Your subscription plan determines how many requests can be processed simultaneously. Sonic Text-to-Speech (TTS) and Ink Speech-to-Text (STT) each have separate concurrency limits with the same values per plan.

| Plan       | TTS Concurrent Requests | STT Concurrent Requests |
| ---------- | ----------------------- | ----------------------- |
| Free       | 2                       | 8                       |
| Pro        | 3                       | 12                      |
| Startup    | 5                       | 20                      |
| Scale      | 15                      | 60                      |
| Enterprise | Custom                  | Custom                  |

<Note>
  Sonic (Text-to-Speech) and Ink (Speech-to-Text) services have separate concurrent request limits. For example, if you're on the Scale plan, you can have up to 15 concurrent TTS requests AND 60 concurrent STT requests running simultaneously.

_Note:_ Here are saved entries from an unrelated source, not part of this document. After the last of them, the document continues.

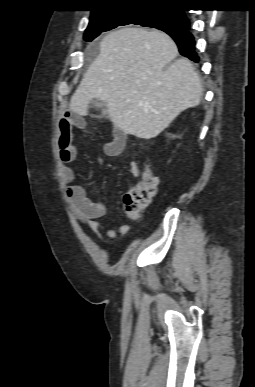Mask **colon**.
Wrapping results in <instances>:
<instances>
[{
    "label": "colon",
    "mask_w": 255,
    "mask_h": 387,
    "mask_svg": "<svg viewBox=\"0 0 255 387\" xmlns=\"http://www.w3.org/2000/svg\"><path fill=\"white\" fill-rule=\"evenodd\" d=\"M158 186V178L151 166L146 165L140 180L128 191L124 198V210L132 220H138L152 202Z\"/></svg>",
    "instance_id": "5ec220e1"
}]
</instances>
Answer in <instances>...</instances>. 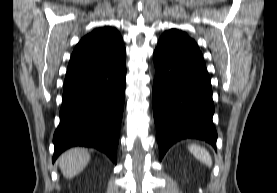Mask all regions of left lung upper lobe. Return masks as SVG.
<instances>
[{"instance_id":"1","label":"left lung upper lobe","mask_w":277,"mask_h":193,"mask_svg":"<svg viewBox=\"0 0 277 193\" xmlns=\"http://www.w3.org/2000/svg\"><path fill=\"white\" fill-rule=\"evenodd\" d=\"M162 36L175 38V39L182 41L188 45L198 48L196 42L193 39H191L186 33L179 31L177 29L168 30Z\"/></svg>"}]
</instances>
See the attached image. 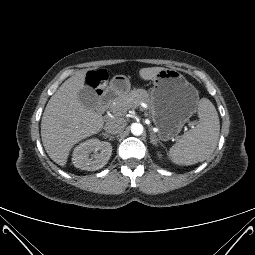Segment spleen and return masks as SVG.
<instances>
[{"instance_id": "3e777b00", "label": "spleen", "mask_w": 255, "mask_h": 255, "mask_svg": "<svg viewBox=\"0 0 255 255\" xmlns=\"http://www.w3.org/2000/svg\"><path fill=\"white\" fill-rule=\"evenodd\" d=\"M198 117L196 127L185 133L169 150V159L177 165L189 166L209 161L217 146L220 122L209 99L202 98L199 101Z\"/></svg>"}]
</instances>
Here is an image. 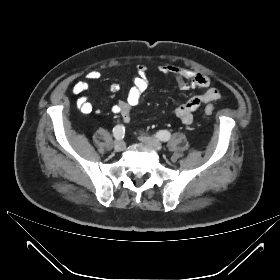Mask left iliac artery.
Here are the masks:
<instances>
[{"label":"left iliac artery","instance_id":"obj_1","mask_svg":"<svg viewBox=\"0 0 280 280\" xmlns=\"http://www.w3.org/2000/svg\"><path fill=\"white\" fill-rule=\"evenodd\" d=\"M156 137L159 138L161 141L166 142L170 139L171 134L167 130H161V131L157 132Z\"/></svg>","mask_w":280,"mask_h":280}]
</instances>
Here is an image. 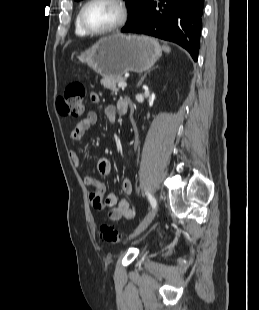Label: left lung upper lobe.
Masks as SVG:
<instances>
[{
    "label": "left lung upper lobe",
    "mask_w": 259,
    "mask_h": 310,
    "mask_svg": "<svg viewBox=\"0 0 259 310\" xmlns=\"http://www.w3.org/2000/svg\"><path fill=\"white\" fill-rule=\"evenodd\" d=\"M75 1H80V0H75ZM147 1L148 0H125L129 8V20L127 24L135 21L139 17Z\"/></svg>",
    "instance_id": "5c2ea615"
}]
</instances>
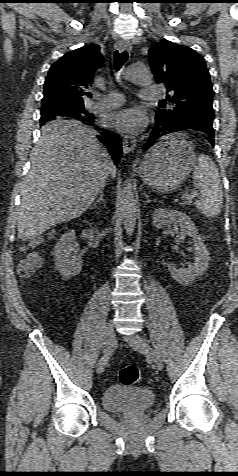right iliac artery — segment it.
Returning <instances> with one entry per match:
<instances>
[{
    "label": "right iliac artery",
    "instance_id": "right-iliac-artery-1",
    "mask_svg": "<svg viewBox=\"0 0 238 476\" xmlns=\"http://www.w3.org/2000/svg\"><path fill=\"white\" fill-rule=\"evenodd\" d=\"M113 342L115 343L116 341L114 340ZM113 342H110V343H109V346H110V347H113V346L115 345ZM112 354H113V350L110 351L109 357H111ZM109 357H108V359H109Z\"/></svg>",
    "mask_w": 238,
    "mask_h": 476
}]
</instances>
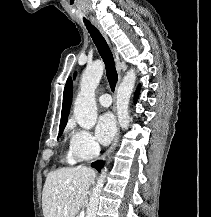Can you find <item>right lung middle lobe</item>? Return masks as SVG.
I'll list each match as a JSON object with an SVG mask.
<instances>
[{
	"instance_id": "dd1d6c3e",
	"label": "right lung middle lobe",
	"mask_w": 211,
	"mask_h": 217,
	"mask_svg": "<svg viewBox=\"0 0 211 217\" xmlns=\"http://www.w3.org/2000/svg\"><path fill=\"white\" fill-rule=\"evenodd\" d=\"M63 130H64V127L59 129V135H58V137H60V136H61V134H62Z\"/></svg>"
}]
</instances>
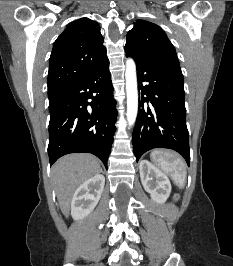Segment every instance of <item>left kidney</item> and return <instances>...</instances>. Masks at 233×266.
I'll return each instance as SVG.
<instances>
[{"instance_id": "1", "label": "left kidney", "mask_w": 233, "mask_h": 266, "mask_svg": "<svg viewBox=\"0 0 233 266\" xmlns=\"http://www.w3.org/2000/svg\"><path fill=\"white\" fill-rule=\"evenodd\" d=\"M141 183L144 189L150 193L153 201L164 203L170 195L171 183L168 177L147 160L139 164Z\"/></svg>"}]
</instances>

  Line voice agents have separate [agent-call concurrency limits](/line/infrastructure/scaling).
</Note>

## Text-to-Speech (TTS) Concurrency

We measure TTS generation concurrency in terms of the number of unique contexts active at a given time.

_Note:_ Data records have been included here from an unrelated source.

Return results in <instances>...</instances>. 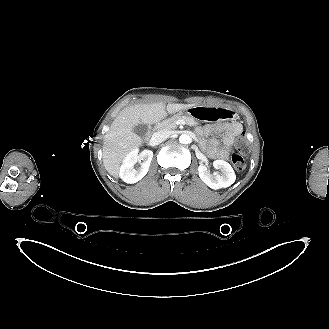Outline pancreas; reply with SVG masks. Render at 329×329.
<instances>
[{"label":"pancreas","mask_w":329,"mask_h":329,"mask_svg":"<svg viewBox=\"0 0 329 329\" xmlns=\"http://www.w3.org/2000/svg\"><path fill=\"white\" fill-rule=\"evenodd\" d=\"M178 121H183L184 123L188 124V125H194L195 124V120L189 116L186 115H175L172 116L166 120H164L163 122L160 123V127L162 129H166V130H170V129H175L177 128V122Z\"/></svg>","instance_id":"pancreas-1"}]
</instances>
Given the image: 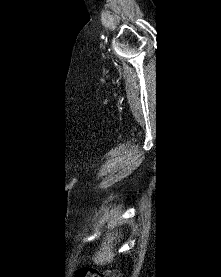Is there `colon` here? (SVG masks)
Instances as JSON below:
<instances>
[{"mask_svg":"<svg viewBox=\"0 0 221 277\" xmlns=\"http://www.w3.org/2000/svg\"><path fill=\"white\" fill-rule=\"evenodd\" d=\"M75 277H120L117 271L108 270L100 272L93 268H81L75 273Z\"/></svg>","mask_w":221,"mask_h":277,"instance_id":"5ec220e1","label":"colon"}]
</instances>
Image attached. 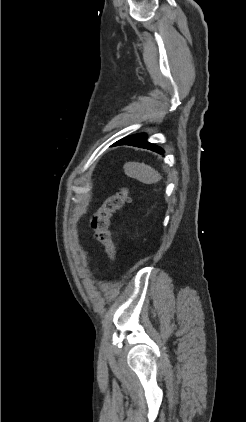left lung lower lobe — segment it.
Segmentation results:
<instances>
[{"label":"left lung lower lobe","mask_w":246,"mask_h":422,"mask_svg":"<svg viewBox=\"0 0 246 422\" xmlns=\"http://www.w3.org/2000/svg\"><path fill=\"white\" fill-rule=\"evenodd\" d=\"M146 138H147V136L145 134H142V133L135 134V135H131V136H128L126 138H123V139L117 141L112 146L131 145V146L149 149V150L157 152L159 154L164 153V150L162 148L156 146L155 144L149 143L146 140Z\"/></svg>","instance_id":"obj_1"}]
</instances>
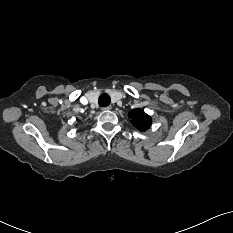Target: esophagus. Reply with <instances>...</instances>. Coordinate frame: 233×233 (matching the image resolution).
Masks as SVG:
<instances>
[{
  "label": "esophagus",
  "instance_id": "34e87169",
  "mask_svg": "<svg viewBox=\"0 0 233 233\" xmlns=\"http://www.w3.org/2000/svg\"><path fill=\"white\" fill-rule=\"evenodd\" d=\"M102 110H103V111H109V110H111V106L103 107Z\"/></svg>",
  "mask_w": 233,
  "mask_h": 233
}]
</instances>
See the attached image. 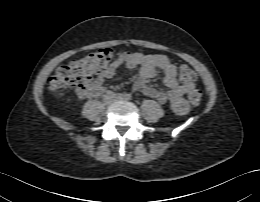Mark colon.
Returning <instances> with one entry per match:
<instances>
[{
    "mask_svg": "<svg viewBox=\"0 0 260 202\" xmlns=\"http://www.w3.org/2000/svg\"><path fill=\"white\" fill-rule=\"evenodd\" d=\"M113 58V52L109 48H103L89 53L85 57L74 60L60 67L48 82L51 90H80L95 74L105 70ZM179 76L183 82H193L196 79L195 71L187 64L179 65ZM189 100L198 104L201 100V92L192 90Z\"/></svg>",
    "mask_w": 260,
    "mask_h": 202,
    "instance_id": "1",
    "label": "colon"
}]
</instances>
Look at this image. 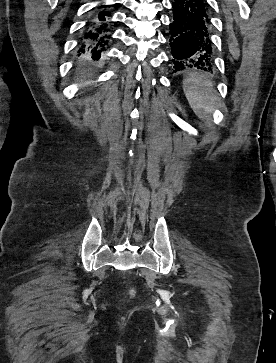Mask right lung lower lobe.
I'll list each match as a JSON object with an SVG mask.
<instances>
[{"label":"right lung lower lobe","instance_id":"obj_1","mask_svg":"<svg viewBox=\"0 0 276 363\" xmlns=\"http://www.w3.org/2000/svg\"><path fill=\"white\" fill-rule=\"evenodd\" d=\"M111 13L107 5H99L93 9V13L85 25L84 32L79 41V52L85 50L93 52L92 58L98 60L106 51V45L111 38Z\"/></svg>","mask_w":276,"mask_h":363}]
</instances>
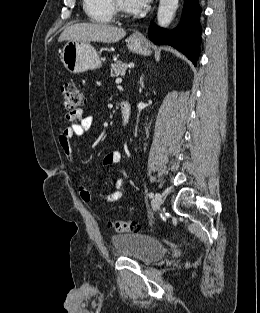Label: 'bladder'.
<instances>
[{
  "label": "bladder",
  "mask_w": 260,
  "mask_h": 313,
  "mask_svg": "<svg viewBox=\"0 0 260 313\" xmlns=\"http://www.w3.org/2000/svg\"><path fill=\"white\" fill-rule=\"evenodd\" d=\"M112 245L126 258L150 263L161 258L166 248L159 240L145 234H122L111 237Z\"/></svg>",
  "instance_id": "obj_1"
}]
</instances>
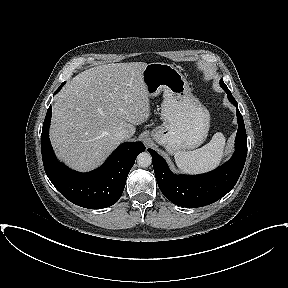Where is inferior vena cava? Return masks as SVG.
<instances>
[{"label": "inferior vena cava", "instance_id": "inferior-vena-cava-1", "mask_svg": "<svg viewBox=\"0 0 288 288\" xmlns=\"http://www.w3.org/2000/svg\"><path fill=\"white\" fill-rule=\"evenodd\" d=\"M115 137L119 140V141H123L127 138L125 132L123 131H118L115 133Z\"/></svg>", "mask_w": 288, "mask_h": 288}]
</instances>
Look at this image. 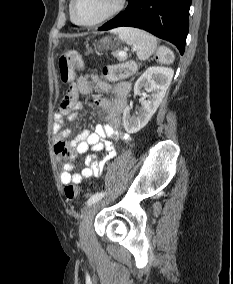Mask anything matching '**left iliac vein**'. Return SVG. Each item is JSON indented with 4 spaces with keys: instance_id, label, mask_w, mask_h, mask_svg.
I'll use <instances>...</instances> for the list:
<instances>
[{
    "instance_id": "left-iliac-vein-1",
    "label": "left iliac vein",
    "mask_w": 233,
    "mask_h": 284,
    "mask_svg": "<svg viewBox=\"0 0 233 284\" xmlns=\"http://www.w3.org/2000/svg\"><path fill=\"white\" fill-rule=\"evenodd\" d=\"M99 203L89 205L83 214L82 222L80 224V240L82 245H89L91 243V227L95 213L98 209Z\"/></svg>"
}]
</instances>
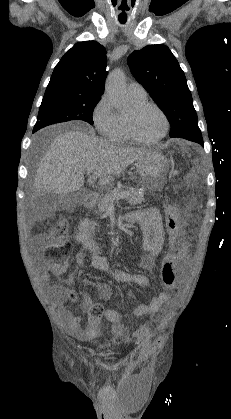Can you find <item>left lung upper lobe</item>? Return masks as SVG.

* For HTTP endpoints, each request is treated as a separate context and counts toward your concurrency limit.
* For WebSockets, a unique <code>context\_id</code> defines a context—sending additional requests with the same <code>context\_id</code> does not increase your concurrency usage. This is because requests to the same context are processed sequentially.
* STT **does not** count towards your TTS concurrency limit

If you exceed your TTS concurrency limit, you will receive a `429 Too Many Requests` error. You can check your concurrency limit and upgrade it on the playground at [play.cartesia.ai](https://play.cartesia.ai).

### Interpreting TTS concurrency limits

How you interpret your TTS concurrency limit depends on how you're using the Sonic model family.

<AccordionGroup>
  <Accordion title="Conversational use cases">
    For real-time conversational use cases, such as powering voice agents, we've found that the number of parallel conversations you can support is effectively 4X your concurrency limit. This is just a rule of thumb, and depends on the types of conversations you're supporting. You can reach out to us to discuss your specific use case.

    For example, if you have a TTS concurrency limit of 15, you can typically support 60 parallel conversations.
  </Accordion>

  <Accordion title="Non-conversational use cases">
    For non-conversational use cases, such as generating speech in batch jobs, there is a more direct relationship between your concurrency limit and the number of parallel generations you can support.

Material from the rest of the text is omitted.